Met een glunderende vanzelfsprekendheid baant hij zich zonder mondkapje door de jungle van de supermarkt. En loopt ijskoud, tegen de richting in, iedereen van de sokken. De blikken van ongenoegen raken hem niet.

We kijken er niet vreemd van op dat hij zijn kont tegen de krib gooit. Deze volbloed egoïst is door de wol geverfd en van de nodige littekens voorzien maar zijn motto blijft onveranderd: “Het zal mijn tijd wel duren”. Hij lapt alles aan zijn laars en kent geen enkel ontzag voor gezag.

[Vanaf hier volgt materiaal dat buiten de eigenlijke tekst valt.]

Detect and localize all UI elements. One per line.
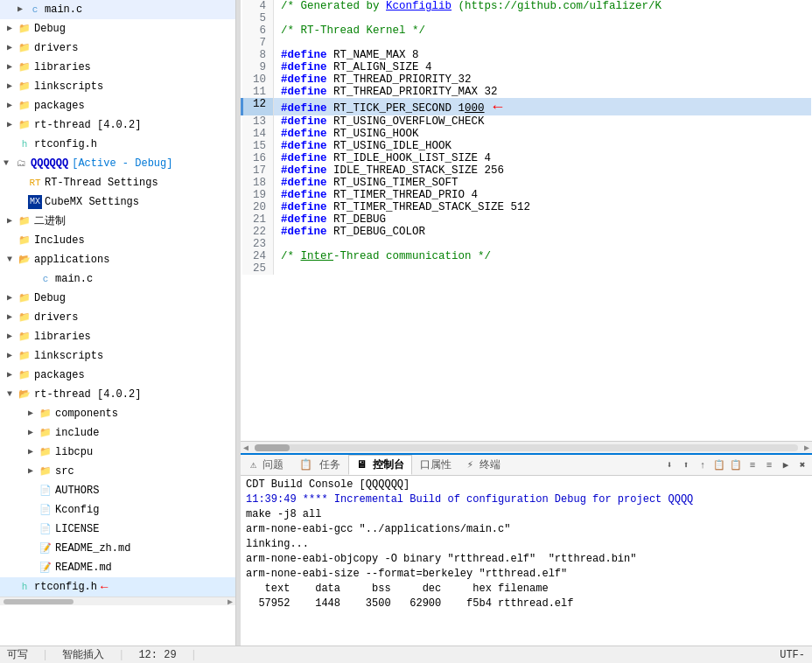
sidebar-item-label: RT-Thread Settings <box>45 175 158 191</box>
sidebar-item-libraries2[interactable]: ▶ 📁 libraries <box>0 327 235 346</box>
sidebar-item-qqqqq[interactable]: ▼ 🗂 QQQQQQ [Active - Debug] <box>0 154 235 173</box>
sidebar-item-packages2[interactable]: ▶ 📁 packages <box>0 366 235 385</box>
line-number: 12 <box>242 98 274 115</box>
sidebar-item-rt-thread2[interactable]: ▼ 📂 rt-thread [4.0.2] <box>0 385 235 404</box>
toolbar-btn-4[interactable]: 📋 <box>711 457 727 473</box>
sidebar-item-erjinzhi[interactable]: ▶ 📁 二进制 <box>0 212 235 231</box>
file-c-icon: c <box>28 3 42 17</box>
sidebar-item-rt-thread[interactable]: ▶ 📁 rt-thread [4.0.2] <box>0 115 235 135</box>
code-view[interactable]: 4 /* Generated by Kconfiglib (https://gi… <box>241 0 812 441</box>
sidebar-item-authors[interactable]: ▶ 📄 AUTHORS <box>0 481 235 500</box>
sidebar-item-readme-zh[interactable]: ▶ 📝 README_zh.md <box>0 539 235 558</box>
arrow-icon: ▶ <box>7 310 18 325</box>
line-number: 16 <box>242 152 274 164</box>
tab-terminal[interactable]: ⚡ 终端 <box>459 455 508 475</box>
toolbar-btn-close[interactable]: ✖ <box>794 457 810 473</box>
line-code: #define RT_ALIGN_SIZE 4 <box>274 61 811 73</box>
hscroll-track[interactable] <box>255 444 798 451</box>
line-code: #define RT_THREAD_PRIORITY_32 <box>274 73 811 86</box>
sidebar-item-label: README.md <box>55 560 112 576</box>
toolbar-btn-8[interactable]: ▶ <box>778 457 794 473</box>
line-code: #define RT_USING_HOOK <box>274 128 811 140</box>
toolbar-btn-1[interactable]: ⬇ <box>662 457 677 473</box>
sidebar-item-debug[interactable]: ▶ 📁 Debug <box>0 19 235 38</box>
main-area: ▶ c main.c ▶ 📁 Debug ▶ 📁 drivers ▶ 📁 lib… <box>0 0 812 646</box>
sidebar-item-debug2[interactable]: ▶ 📁 Debug <box>0 289 235 308</box>
sidebar-scroll-right-btn[interactable]: ▶ <box>225 597 235 607</box>
file-h-icon: h <box>18 137 32 151</box>
sidebar-item-label: components <box>55 406 118 422</box>
hscroll-left-btn[interactable]: ◀ <box>241 443 251 453</box>
sidebar-item-rtconfig-h2[interactable]: ▶ h rtconfig.h ← <box>0 577 235 597</box>
sidebar-item-includes[interactable]: ▶ 📁 Includes <box>0 231 235 250</box>
arrow-icon: ▶ <box>7 213 18 229</box>
sidebar-hscroll-thumb <box>4 599 74 604</box>
toolbar-btn-7[interactable]: ≡ <box>761 457 777 473</box>
editor-hscroll[interactable]: ◀ ▶ <box>241 441 812 453</box>
line-number: 15 <box>242 140 274 152</box>
arrow-icon: ▼ <box>7 252 18 268</box>
sidebar-item-readme[interactable]: ▶ 📝 README.md <box>0 558 235 577</box>
console-icon: 🖥 <box>356 459 367 471</box>
tab-properties[interactable]: 口属性 <box>412 455 459 475</box>
toolbar-btn-2[interactable]: ⬆ <box>678 457 694 473</box>
toolbar-btn-5[interactable]: 📋 <box>728 457 744 473</box>
line-number: 24 <box>242 250 274 262</box>
sidebar-item-label: rt-thread [4.0.2] <box>34 117 141 133</box>
tab-problems[interactable]: ⚠ 问题 <box>242 455 291 475</box>
sidebar-item-include[interactable]: ▶ 📁 include <box>0 423 235 443</box>
line-number: 13 <box>242 115 274 128</box>
line-number: 10 <box>242 73 274 86</box>
hscroll-right-btn[interactable]: ▶ <box>802 443 812 453</box>
sidebar-item-license[interactable]: ▶ 📄 LICENSE <box>0 520 235 539</box>
line-code: /* RT-Thread Kernel */ <box>274 24 811 37</box>
file-c-icon: c <box>38 272 52 286</box>
toolbar-btn-3[interactable]: ↑ <box>695 457 710 473</box>
sidebar-item-linkscripts2[interactable]: ▶ 📁 linkscripts <box>0 346 235 366</box>
tab-label: 任务 <box>319 459 340 471</box>
sidebar-item-components[interactable]: ▶ 📁 components <box>0 404 235 423</box>
sidebar-item-libraries[interactable]: ▶ 📁 libraries <box>0 58 235 77</box>
folder-icon: 📁 <box>38 464 52 478</box>
sidebar-item-packages[interactable]: ▶ 📁 packages <box>0 96 235 115</box>
table-row: 15 #define RT_USING_IDLE_HOOK <box>242 140 811 152</box>
file-txt-icon: 📄 <box>38 522 52 536</box>
sidebar-item-kconfig[interactable]: ▶ 📄 Kconfig <box>0 500 235 520</box>
table-row: 21 #define RT_DEBUG <box>242 213 811 226</box>
arrow-icon: ▶ <box>18 2 28 17</box>
sidebar-item-libcpu[interactable]: ▶ 📁 libcpu <box>0 443 235 462</box>
tab-console[interactable]: 🖥 控制台 <box>348 455 412 475</box>
line-number: 4 <box>242 0 274 12</box>
arrow-icon: ▶ <box>7 59 18 75</box>
sidebar-item-label: 二进制 <box>34 213 66 229</box>
sidebar-item-main-c-top[interactable]: ▶ c main.c <box>0 0 235 19</box>
sidebar-item-rt-thread-settings[interactable]: ▶ RT RT-Thread Settings <box>0 173 235 192</box>
table-row: 7 <box>242 37 811 49</box>
status-writable: 可写 <box>7 647 28 662</box>
arrow-icon: ▼ <box>7 387 18 402</box>
sidebar-item-label: QQQQQQ <box>31 156 68 171</box>
line-code <box>274 37 811 49</box>
sidebar-item-label: applications <box>34 252 109 268</box>
folder-icon: 📁 <box>18 41 32 55</box>
arrow-icon: ▶ <box>7 98 18 114</box>
sidebar-item-linkscripts[interactable]: ▶ 📁 linkscripts <box>0 77 235 96</box>
sidebar-item-rtconfig-h[interactable]: ▶ h rtconfig.h <box>0 135 235 154</box>
toolbar-btn-6[interactable]: ≡ <box>745 457 760 473</box>
sidebar-hscroll[interactable]: ▶ <box>0 597 235 605</box>
sidebar-item-drivers[interactable]: ▶ 📁 drivers <box>0 38 235 58</box>
arrow-icon: ▶ <box>7 329 18 345</box>
folder-icon: 📁 <box>18 330 32 344</box>
sidebar-item-label: libraries <box>34 59 91 75</box>
sidebar-item-cubemx-settings[interactable]: ▶ MX CubeMX Settings <box>0 192 235 212</box>
sidebar-item-src[interactable]: ▶ 📁 src <box>0 462 235 481</box>
table-row: 16 #define RT_IDLE_HOOK_LIST_SIZE 4 <box>242 152 811 164</box>
sidebar-item-label: rt-thread [4.0.2] <box>34 387 141 402</box>
arrow-icon: ▶ <box>28 464 38 479</box>
sidebar-item-drivers2[interactable]: ▶ 📁 drivers <box>0 308 235 327</box>
tab-tasks[interactable]: 📋 任务 <box>291 455 347 475</box>
line-number: 23 <box>242 238 274 250</box>
sidebar-item-applications[interactable]: ▼ 📂 applications <box>0 250 235 269</box>
sidebar-item-extra: [Active - Debug] <box>72 156 172 171</box>
sidebar-item-main-c[interactable]: ▶ c main.c <box>0 269 235 289</box>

Deze sjacheraar pikte in de loop van de tijd zijn graantje wel mee. Met zijn onnavolgbare handel en wandel scharrelde hij van alles wat los en vast zat. Verkocht dubieuze zaken die met regelmaat van de vrachtwagen waren gevallen. Zijn inschrijving bij de Kamer van Koophandel met “handel in ongeregelde goederen” dekte dan ook volledig de lading.

Provocatie

Dat vermaledijde Pietje, de verkleining van zijn roepnaam is niet zozeer uit sympathie maar meer door zijn kleine gedrongen gestalte. En eigenlijk ook wel door zijn zekere mate van onaantastbaarheid die ergens bij ons diep verscholen een vreemd soort respect afdwong.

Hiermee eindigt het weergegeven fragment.